_DIRECTIONS FOR THIS TASK_
Report how many lines in the data include "dans", with the number as the only reply.

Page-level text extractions
....

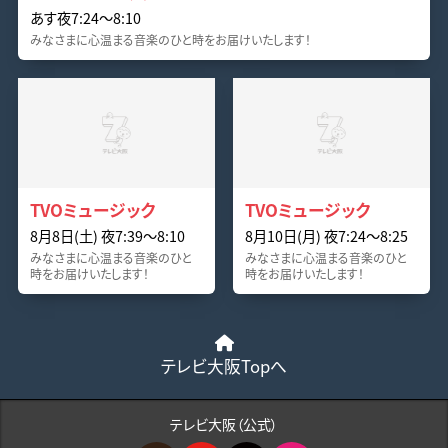
あす夜7:24〜8:10
みなさまに心温まる音楽のひと時をお届けいたします！
TVOミュージック
TVOミュージック
8月8日(土) 夜7:39〜8:10
8月10日(月) 夜7:24〜8:25
みなさまに心温まる音楽のひと
みなさまに心温まる音楽のひと
時をお届けいたします！
時をお届けいたします！
テレビ大阪Topへ
テレビ大阪（公式）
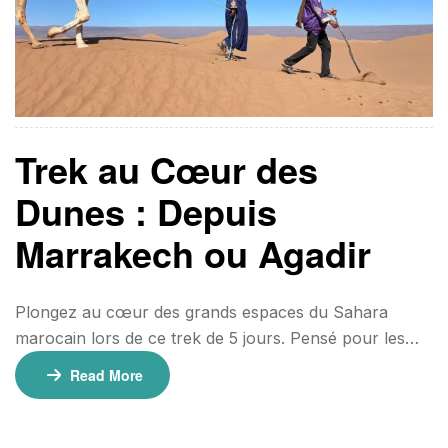
Trek au Cœur des
Dunes : Depuis
Marrakech ou Agadir
Plongez au cœur des grands espaces du Sahara
marocain lors de ce trek de 5 jours. Pensé pour les
amateurs d’aventure et de déconnexion, cet itinéraire
Read More
vous emmène à travers des paysages sauvages et
préservés, loin des sentiers touristiques
classiques. Levers et couchers de soleil spectaculaires,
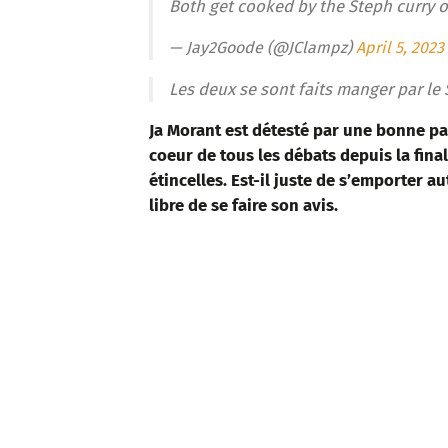
Both get cooked by the Steph curry o
— Jay2Goode (@JClampz)
April 5, 2023
Les deux se sont faits manger par le
Ja Morant est détesté par une bonne pa
coeur de tous les débats depuis la fina
étincelles. Est-il juste de s’emporter 
libre de se faire son avis.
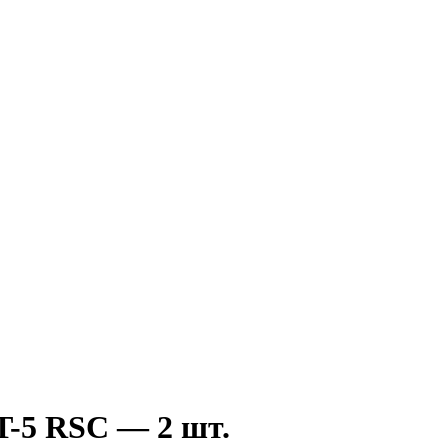
T-5 RSC — 2 шт.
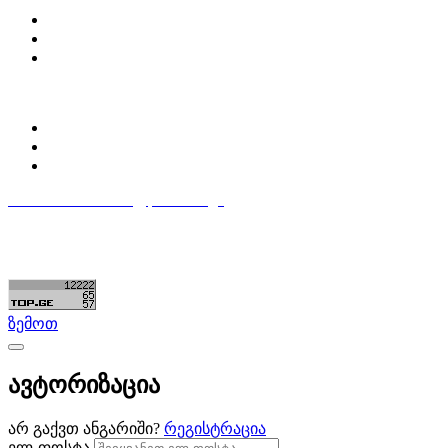
Partsclub.ge-ს შესახებ
დაგვიკავშირდი
ბლოგი
პროფილი
ჩემი პროფილი
ჩემი განცხადებები
დაამატე განცხადება
596 333 384
contact@partsclub.ge
წესები და პირობები
კომფიდენციალურობა
©ყველა უფლება დაცულია. შექმნილია
Partsclub.ge
ზემოთ
ავტორიზაცია
არ გაქვთ ანგარიში?
რეგისტრაცია
ელ-ფოსტა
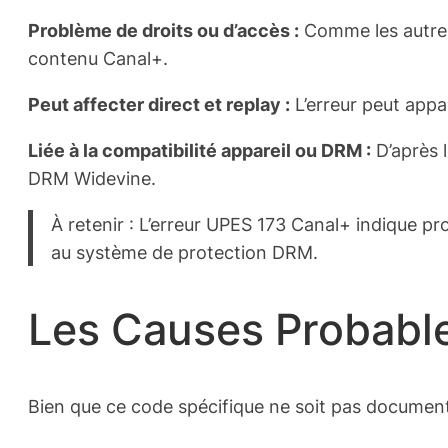
Problème de droits ou d’accès :
Comme les autres
contenu Canal+.
Peut affecter direct et replay :
L’erreur peut appa
Liée à la compatibilité appareil ou DRM :
D’après l
DRM Widevine.
À retenir : L’erreur UPES 173 Canal+ indique pr
au système de protection DRM.
Les Causes Probable
Bien que ce code spécifique ne soit pas documenté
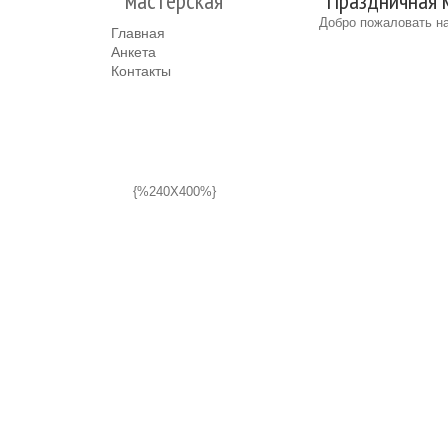
мастерская"
"Праздничная м
Добро пожаловать на
Главная
Анкета
Контакты
{%240X400%}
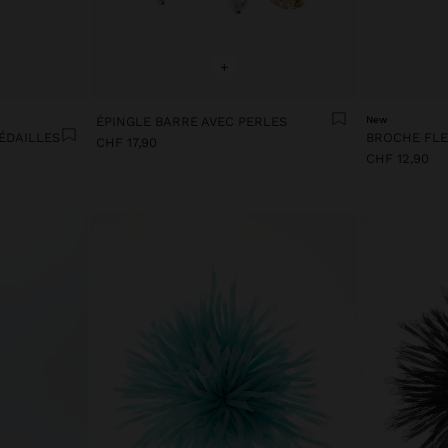
+
ÉPINGLE BARRE AVEC PERLES
New
ÉDAILLES
BROCHE FLE
CHF 17,90
CHF 12,90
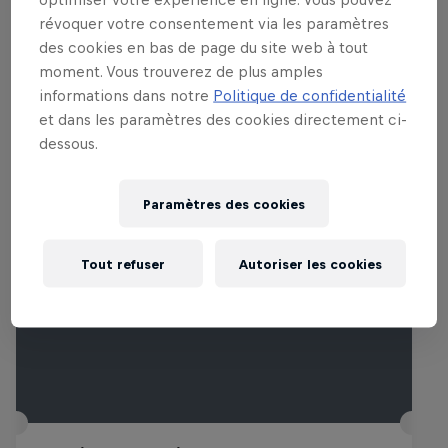
révoquer votre consentement via les paramètres
des cookies en bas de page du site web à tout
moment. Vous trouverez de plus amples
informations dans notre
Politique de confidentialité
Événements associés
et dans les paramètres des cookies directement ci-
dessous.
Paramètres des cookies
Tout refuser
Autoriser les cookies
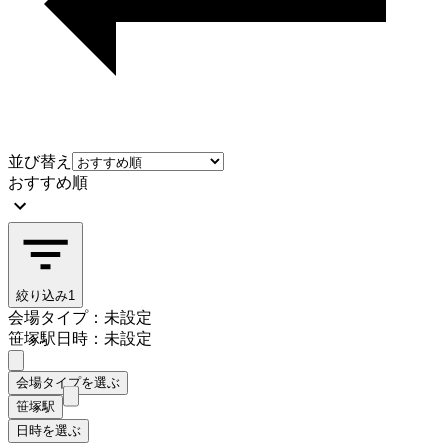
並び替え
おすすめ順
絞り込み
1
会場タイプ：未設定
笹塚駅
日時：未設定
会場タイプを選ぶ
笹塚駅
日時を選ぶ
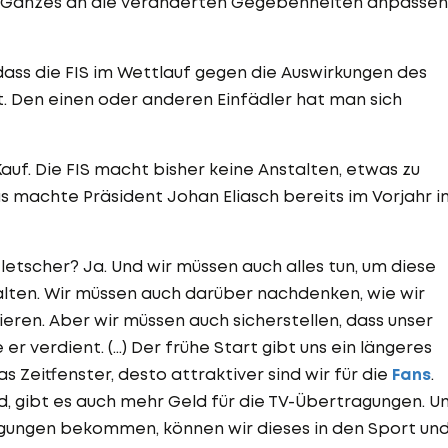
als Ganzes an die veränderten Gegebenheiten anpassen
, dass die FIS im Wettlauf gegen die Auswirkungen des
t. Den einen oder anderen Einfädler hat man sich
uf. Die FIS macht bisher keine Anstalten, etwas zu
s machte Präsident Johan Eliasch bereits im Vorjahr i
letscher? Ja. Und wir müssen auch alles tun, um diese
alten. Wir müssen auch darüber nachdenken, wie wir
ren. Aber wir müssen auch sicherstellen, dass unser
verdient. (...) Der frühe Start gibt uns ein längeres
as Zeitfenster, desto attraktiver sind wir für die
Fans
.
nd, gibt es auch mehr Geld für die TV-Übertragungen. U
gungen bekommen, können wir dieses in den Sport un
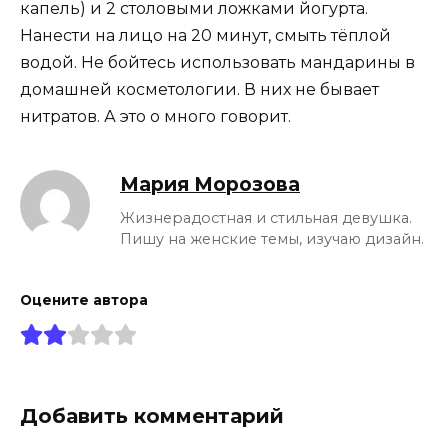
капель) и 2 столовыми ложками йогурта.
Нанести на лицо на 20 минут, смыть тёплой
водой. Не бойтесь использовать мандарины в
домашней косметологии. В них не бывает
нитратов. А это о много говорит.
Мария Морозова
Жизнерадостная и стильная девушка.
Пишу на женские темы, изучаю дизайн.
Оцените автора
Добавить комментарий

....

_SOLVED PROBLEM_
2